Phase 3: PP-Structure table extraction + personnel column mapper (#2)

* Phase 3: PP-Structure table extraction + personnel column mapper

Adds the personnel-table stage of the pipeline. PaddleOCR's PP-Structure
recognizes table regions and emits HTML, which we parse into a 2D cell
grid. A separate column mapper detects the header row, classifies each
column to a canonical PersonnelEntry field via a synonym dictionary,
and walks the data rows.

Variant handling:
- Different satuan use different column orders and header phrasing.
  Supported synonyms for each canonical field are listed in
  pipeline/extract/personnel.py (Pangkat / NRP / Pangkat-NRP combo /
  Nama / Jabatan dalam Dinas / Jabatan dalam Sprint / Keterangan).
- A merged 'PANGKAT NRP' or 'PANGKAT NRP NAMA' cell is split using
  the 8-digit NRP regex (with look-arounds so glued forms like
  'BRIPKA98050505' work) and the master pangkat lookup.
- Unknown ranks are kept verbatim so the validation layer can flag
  them as UNKNOWN_PANGKAT for HITL review.
- Rows without nrp AND nama are dropped (separators / merged cells).

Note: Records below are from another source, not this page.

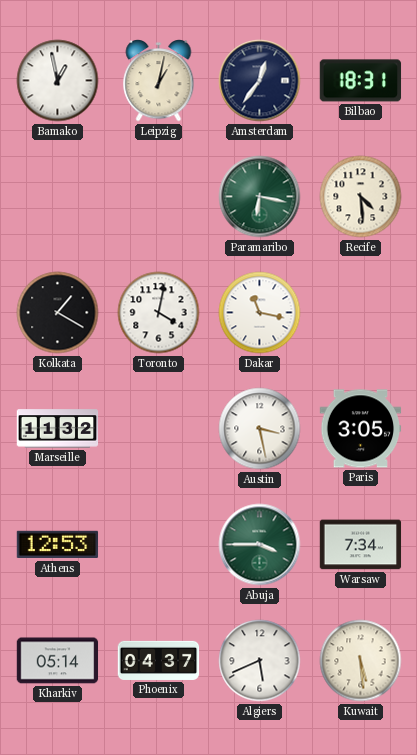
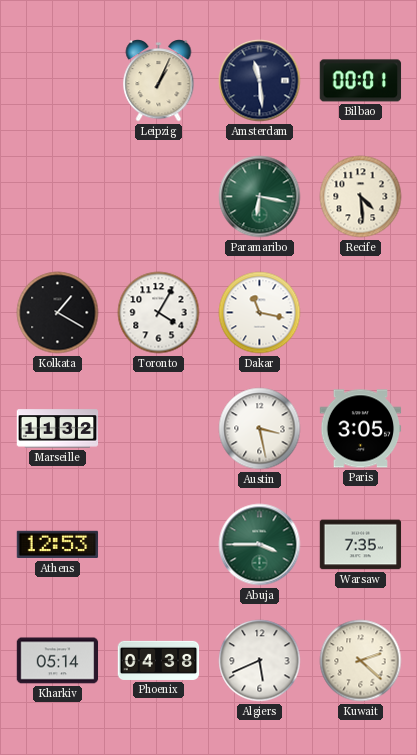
Bamako: 12:58 -> none
Leipzig: 1:02 -> 1:04
Amsterdam: 12:36 -> 11:29
Bilbao: 18:31 -> 00:01
Toronto: 4:02 -> 4:05
Warsaw: 7:34 -> 7:35
Phoenix: 04:37 -> 04:38
Kuwait: 5:29 -> 2:22
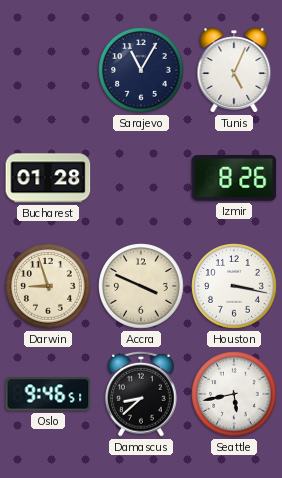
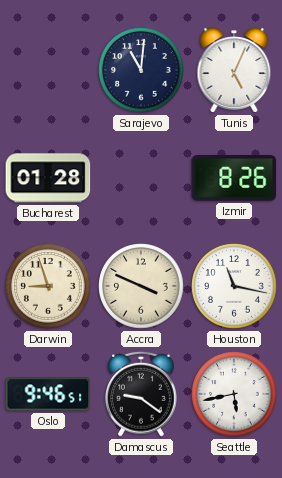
Sarajevo: 11:05 -> 11:01
Houston: 3:17 -> 11:17
Damascus: 8:38 -> 9:21
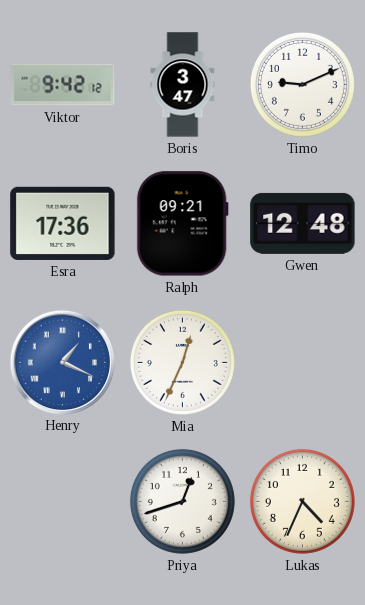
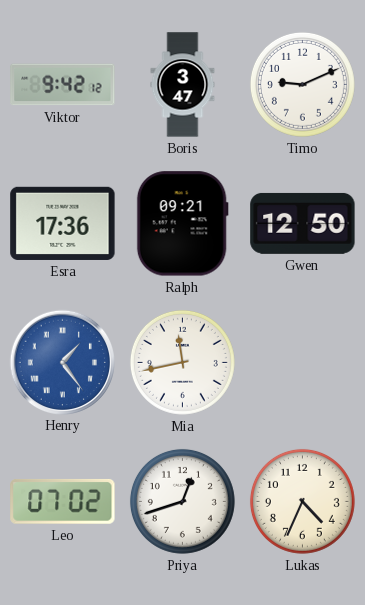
Gwen: 12:48 -> 12:50
Henry: 1:19 -> 1:24
Mia: 12:34 -> 11:43
Leo: none -> 07:02
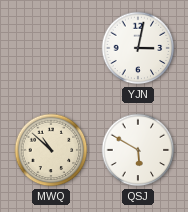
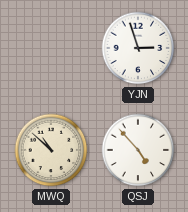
YJN: 3:02 -> 2:57
QSJ: 5:50 -> 4:53
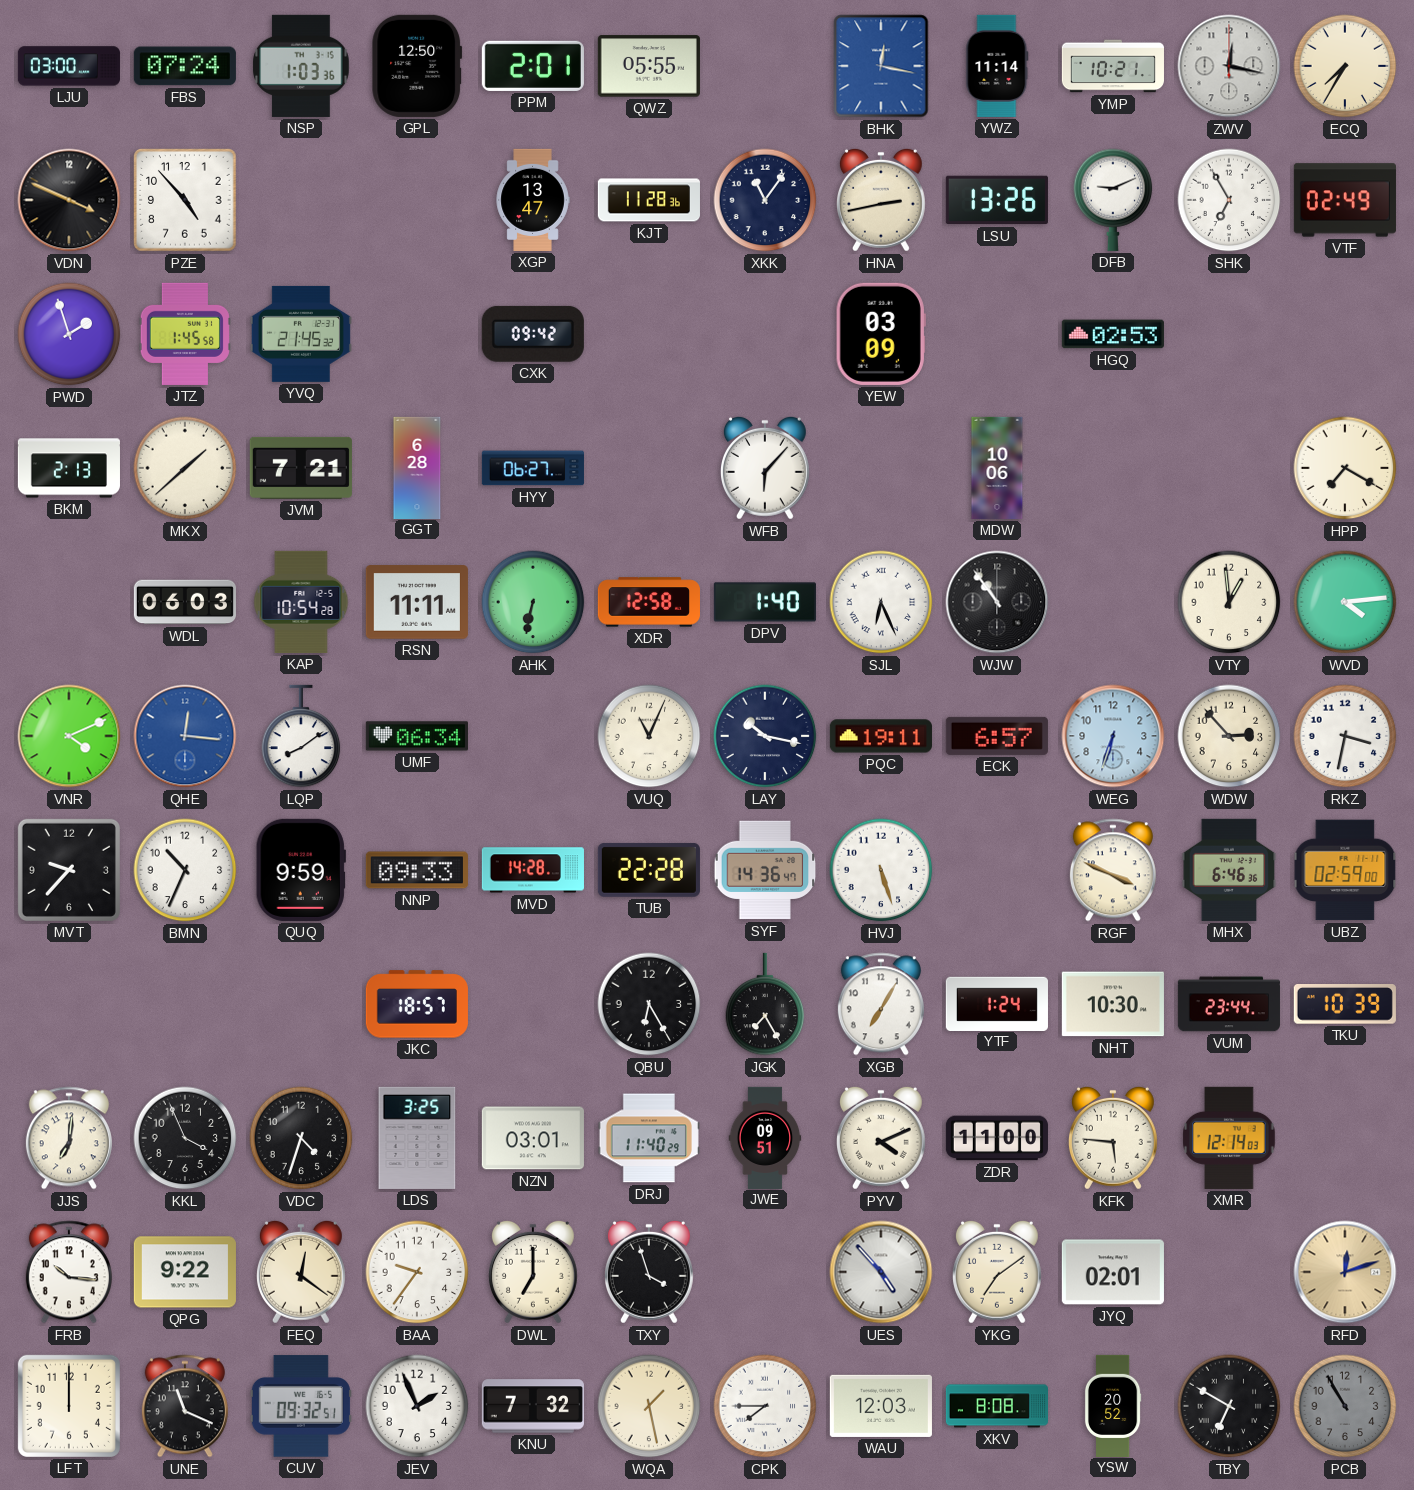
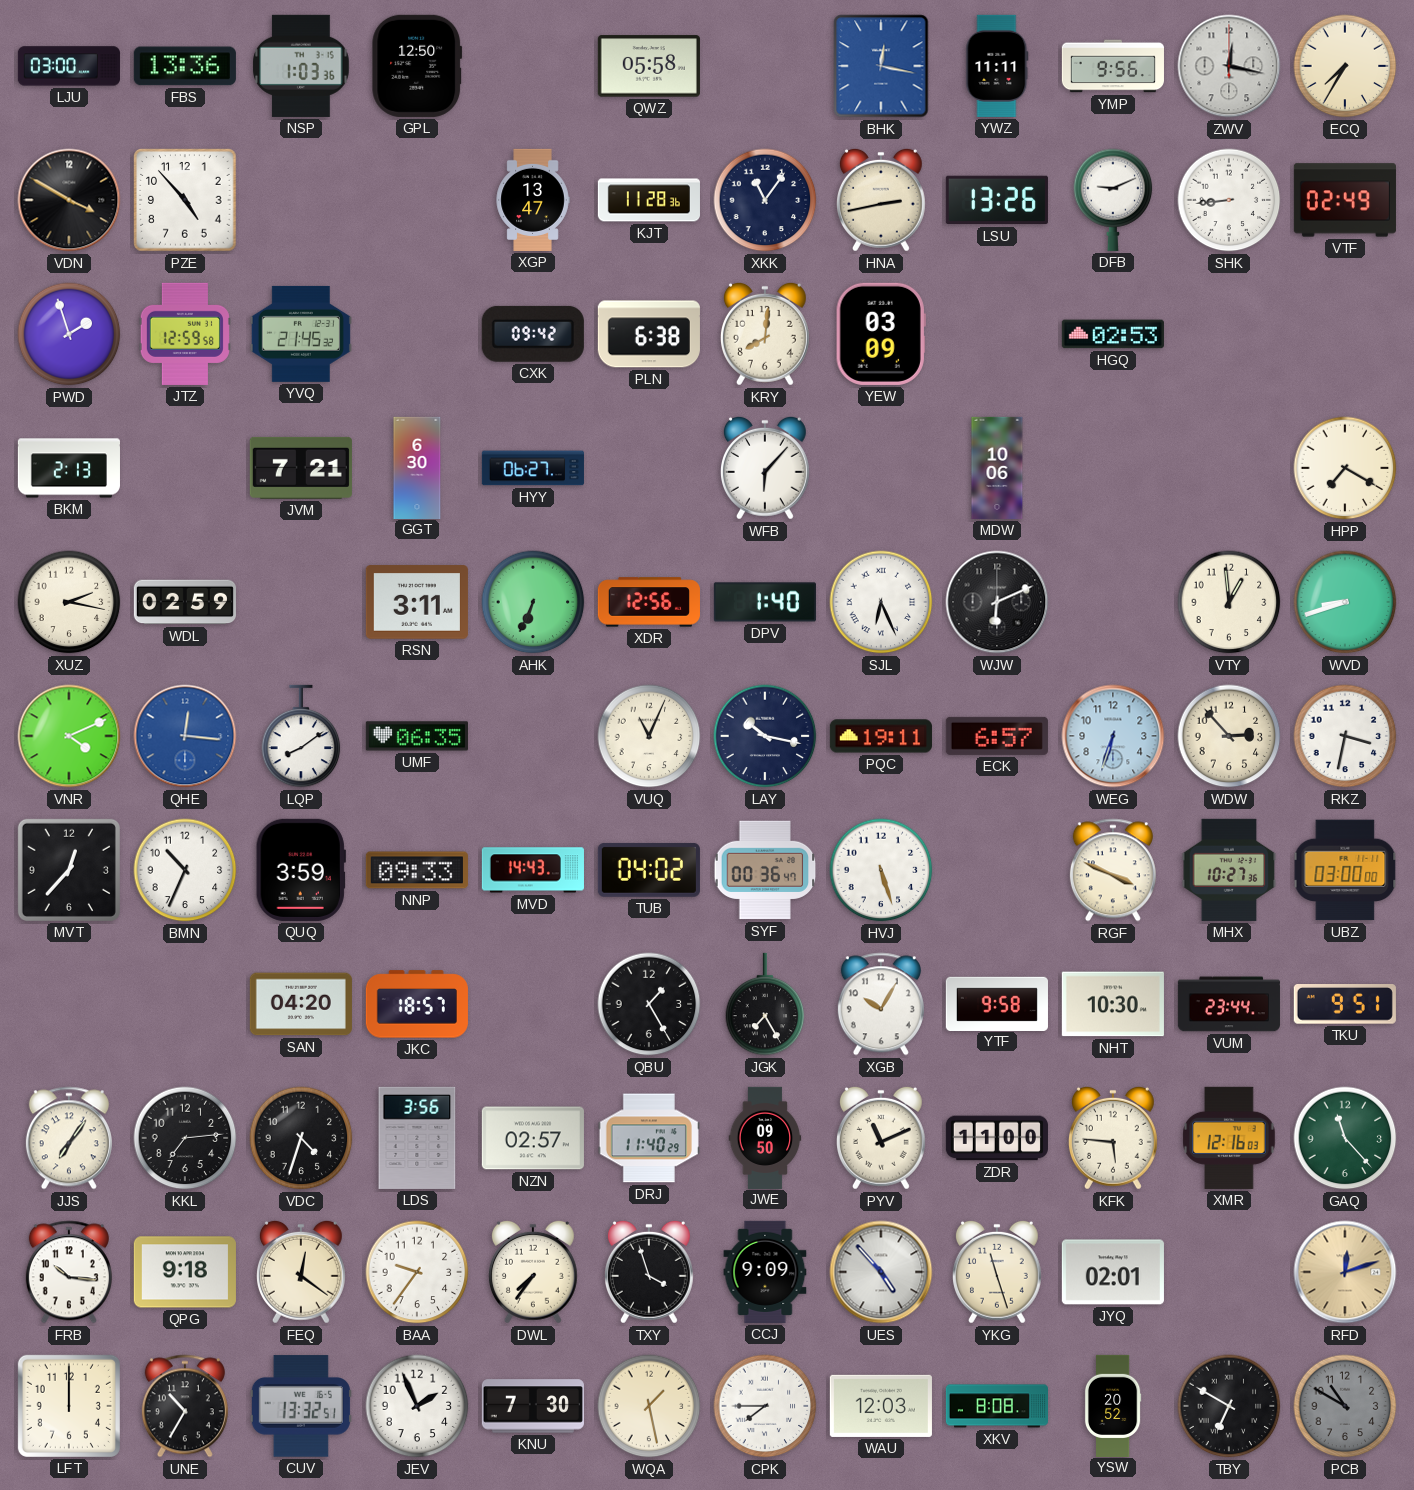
FBS: 07:24 -> 13:36
PPM: 2:01 -> none
QWZ: 05:55 -> 05:58
YWZ: 11:14 -> 11:11
YMP: 10:21 -> 9:56
VDN: 3:49 -> 3:50
SHK: 6:55 -> 8:44
JTZ: 1:45 -> 12:59
PLN: none -> 6:38
KRY: none -> 8:01
MKX: 1:38 -> none
GGT: 6:28 -> 6:30
XUZ: none -> 2:17
WDL: 06:03 -> 02:59
KAP: 10:54 -> none
RSN: 11:11 -> 3:11
AHK: 6:32 -> 6:34
XDR: 12:58 -> 12:56
WJW: 10:54 -> 6:11
WVD: 4:14 -> 8:42
UMF: 06:34 -> 06:35
MVT: 9:37 -> 12:37
QUQ: 9:59 -> 3:59
MVD: 14:28 -> 14:43
TUB: 22:28 -> 04:02
SYF: 14:36 -> 00:36
MHX: 6:46 -> 10:27
UBZ: 02:59 -> 03:00
SAN: none -> 04:20
QBU: 6:25 -> 1:25
XGB: 7:05 -> 10:05
YTF: 1:24 -> 9:58
TKU: 10:39 -> 9:51
JJS: 7:01 -> 7:06
KKL: 3:56 -> 7:14
LDS: 3:25 -> 3:56
NZN: 03:01 -> 02:57
JWE: 09:51 -> 09:50
PYV: 4:11 -> 11:11
XMR: 12:14 -> 12:16
GAQ: none -> 11:23
QPG: 9:22 -> 9:18
DWL: 7:00 -> 7:36
CCJ: none -> 9:09
YKG: 7:09 -> 11:27
UNE: 11:19 -> 10:35
CUV: 09:32 -> 13:32
KNU: 7:32 -> 7:30
PCB: 10:55 -> 10:50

New module pipeline/table.py:
- DetectedTable dataclass (cells + html).
- parse_table_html: tag/entity-tolerant HTML -> 2D grid.
- extract_tables_from_pp_result: filter PP-Structure regions to type=table.
- run_table_extraction: top-level entrypoint with lazy-init singleton
  for the heavy PP-Structure engine.

Orchestrator now invokes table extraction (gated by TABLES_ENABLED) on
every preprocessed page and merges the discovered personnel into the
ExtractionResult. Failures are caught and logged so a flaky table
recognizer never blocks header extraction.

Tests: 38 new unit tests covering HTML parsing, region filtering,
header classification, column mapping (split, combined, glued cells),
and end-to-end personnel extraction. Total 108 tests, all green.
PaddleOCR / PP-Structure remain optional - no test imports them.

Co-authored-by: adrian kuman firmansah <adriancuman@gmail.com>

* Phase 3: fix header misclassification for combined Pangkat/NRP/Nama columns

Devin Review caught two related bugs in personnel column mapping:

1. _classify_header_cell iterated _HEADER_SYNONYMS in insertion order
   when falling back to substring matching. The dict listed shorter
   keywords first ('pangkat' before 'pangkat / nrp'), so a header like
   'Pangkat / NRP / Nama' classified as plain 'pangkat'. map_row then
   tried to normalize the whole '"AKP 87010101 Budi Santoso"' cell
   as a rank, normalize_pangkat returned None, and the row failed the
   nrp-or-nama gate at the bottom of map_row -- silently dropping
   every personnel row in tables using this layout.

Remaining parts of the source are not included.